Indeed, Morocco has been a vibrant kingdom recently. For the last several years it has instituted deep reforms through the promulgation of a new constitution in 2011, just weeks after the eruption of the Arab revolts that smothered growth in much of the region. This constitution promoted both decentralization and devolution of power to an elected government. What made this transition succeed is that the changes to the constitution were not a shift from the past, but a continuation in Moroccan political development.

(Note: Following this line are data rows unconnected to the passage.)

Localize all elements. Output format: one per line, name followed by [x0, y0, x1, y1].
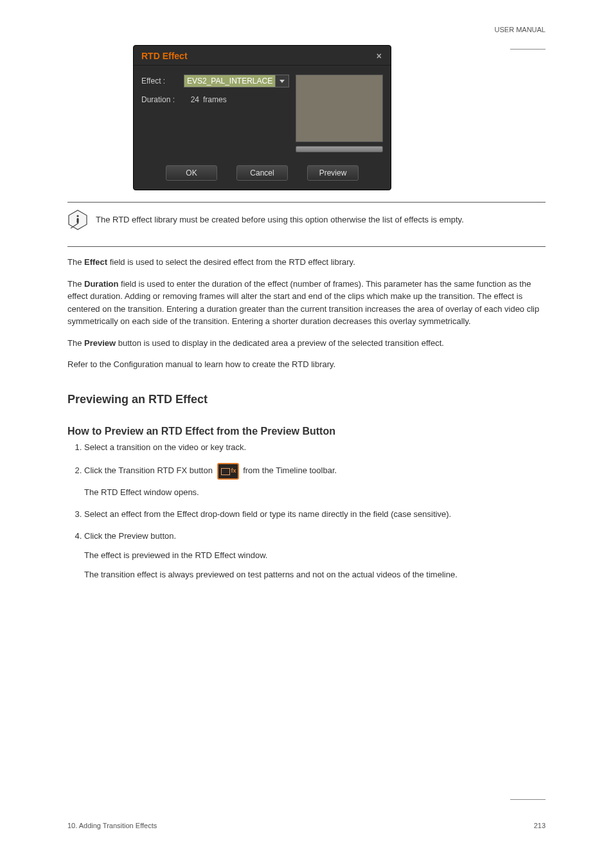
text-bold: Duration: [84, 279, 118, 289]
text-bold: Preview: [84, 338, 116, 348]
note-icon: [67, 209, 88, 231]
svg-rect-2: [77, 218, 79, 223]
step-3: Select an effect from the Effect drop-do…: [84, 508, 546, 521]
effect-select[interactable]: EVS2_PAL_INTERLACE: [184, 75, 289, 87]
step-4-sub1: The effect is previewed in the RTD Effec…: [84, 549, 546, 562]
chevron-down-icon[interactable]: [275, 75, 289, 87]
effect-row: Effect : EVS2_PAL_INTERLACE: [141, 75, 289, 87]
preview-button[interactable]: Preview: [307, 165, 359, 181]
text-bold: Effect: [84, 257, 107, 267]
step-2: Click the Transition RTD FX button fx fr…: [84, 463, 546, 499]
text: button.: [148, 531, 176, 541]
preview-slider[interactable]: [296, 146, 383, 152]
text-bold: Preview: [118, 531, 148, 541]
page-header: USER MANUAL: [495, 26, 546, 33]
preview-column: [296, 75, 383, 152]
note-callout: The RTD effect library must be created b…: [67, 209, 546, 235]
footer-rule: [510, 799, 546, 800]
text: field is used to enter the duration of t…: [67, 279, 539, 327]
rtd-effect-dialog: RTD Effect × Effect : EVS2_PAL_INTERLACE: [133, 45, 391, 190]
dialog-titlebar: RTD Effect ×: [134, 46, 391, 66]
text: The: [67, 257, 84, 267]
rtd-dialog-screenshot: RTD Effect × Effect : EVS2_PAL_INTERLACE: [133, 45, 390, 190]
heading-previewing: Previewing an RTD Effect: [67, 393, 546, 406]
dialog-title: RTD Effect: [141, 51, 374, 61]
close-icon[interactable]: ×: [374, 51, 384, 61]
page-footer: 10. Adding Transition Effects 213: [67, 822, 546, 829]
text: button: [187, 466, 215, 475]
duration-value[interactable]: 24: [184, 95, 199, 104]
text-bold: Transition RTD FX: [118, 466, 187, 475]
steps-list: Select a transition on the video or key …: [67, 441, 546, 582]
paragraph-refer: Refer to the Configuration manual to lea…: [67, 358, 546, 371]
text: drop-down field or type its name directl…: [198, 509, 451, 519]
text: button is used to display in the dedicat…: [116, 338, 444, 348]
preview-area: [296, 75, 383, 142]
text: field is used to select the desired effe…: [107, 257, 355, 267]
text: from the Timeline toolbar.: [243, 466, 337, 475]
duration-row: Duration : 24 frames: [141, 95, 289, 104]
effect-select-value: EVS2_PAL_INTERLACE: [184, 75, 275, 87]
form-column: Effect : EVS2_PAL_INTERLACE Duration : 2…: [141, 75, 296, 152]
text: Click the: [84, 466, 118, 475]
footer-right: 213: [534, 822, 546, 829]
paragraph-duration: The Duration field is used to enter the …: [67, 278, 546, 328]
dialog-buttons: OK Cancel Preview: [134, 159, 391, 190]
transition-rtd-fx-icon: fx: [217, 463, 239, 480]
heading-howto: How to Preview an RTD Effect from the Pr…: [67, 426, 546, 437]
text: The: [67, 338, 84, 348]
svg-marker-0: [280, 80, 285, 83]
header-rule: [510, 49, 546, 50]
paragraph-effect: The Effect field is used to select the d…: [67, 256, 546, 269]
note-bottom-rule: [67, 246, 546, 247]
text-bold: Effect: [177, 509, 198, 519]
dialog-body: Effect : EVS2_PAL_INTERLACE Duration : 2…: [134, 66, 391, 159]
cancel-button[interactable]: Cancel: [236, 165, 288, 181]
svg-point-1: [76, 215, 78, 217]
note-text: The RTD effect library must be created b…: [96, 214, 464, 226]
footer-left: 10. Adding Transition Effects: [67, 822, 157, 829]
step-1: Select a transition on the video or key …: [84, 441, 546, 454]
ok-button[interactable]: OK: [166, 165, 217, 181]
text: Select an effect from the: [84, 509, 177, 519]
text: The: [67, 279, 84, 289]
duration-unit: frames: [203, 95, 227, 104]
paragraph-preview: The Preview button is used to display in…: [67, 337, 546, 350]
text: Select a transition on the video or key …: [84, 442, 246, 452]
duration-label: Duration :: [141, 95, 184, 104]
step-4-sub2: The transition effect is always previewe…: [84, 568, 546, 581]
effect-label: Effect :: [141, 77, 184, 86]
step-4: Click the Preview button. The effect is …: [84, 530, 546, 581]
note-top-rule: [67, 202, 546, 203]
step-2-sub: The RTD Effect window opens.: [84, 486, 546, 499]
text: Click the: [84, 531, 118, 541]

Indeed, Morocco has been reforming since the early 1990s, always with an eye to resolving the Sahara problem. It was in this context that Morocco courageously put forward a plan to end the conflict. In 2007, the country proposed an enlarged autonomy to the region as a legitimate and a win-win path to self-determination. It did so after it became apparent that the much-touted referendum would be impossible to implement, given that the two sides did not agree on a common list of eligible voters. Yet the Polisario group, goaded by its Algerian sponsors, retorted with a “No” to every Moroccan overture. The Polisario’s legitimacy in this context is its policing of about one hundred thousand refugees in the Algerian desert, and administering international aid to refugees whom Morocco considers its citizens, and who have called on the international community to allow for a census and establish a mechanism for their return to Morocco if they so choose, something Algeria and the Polisario reject. Undeterred, Morocco continues to do its part, developing the southern region and moving forward with institutionalizing autonomy for the Sahara. The government has recently announced that it is investing $7.6 billion in infrastructure projects in cities across the south, including ports, airports, highways and research universities.
The conditions that created this conflict back in the 1970s are melting away, and are gradually being replaced by solid institutions and leaders that view Morocco as a boon for the continent. Morocco, as a result, has become the second largest investor in Africa. Moroccan banks, construction companies, industrialists and service providers have been investing across the continent. The North African country has been exporting its experience and successes in the agricultural field and in renewable energy to several African countries, and even has committed to building a new administrative city for the newborn country of South Sudan.
On matters of security, the country has shared its expertise from years of containing and preempting terrorism in Morocco and in Europe with African countries, and played a leading role in resolving the Malian and the Libyan conflicts that threatened to destabilize the Mediterranean and Sahel regions. Morocco’s spiritual leadership has seen the country supporting tenets of Islam that promote peace and condemn violence. The country has done so through its imam-training program across Africa and Europe.
The Trump administration must take note of this change and take a fresh look at Africa—not as a continent in need of aid, but as a continent capable of spurring economic growth that can be a benefit to the United States and global stability.
The administration has been clear that it is seeking equal partners in trade and in sharing the burdens of security. This new Africa is a partner that Washington can count on. It is not the Africa of Robert Mugabe and Abdelaziz Bouteflika, another holdover from a different era, but the Africa of Mohammed VI, Paul Kagame and Macky Sall, leaders who have made choices to look forward and construct real foundations for success. This is the African version of Making America Great Again.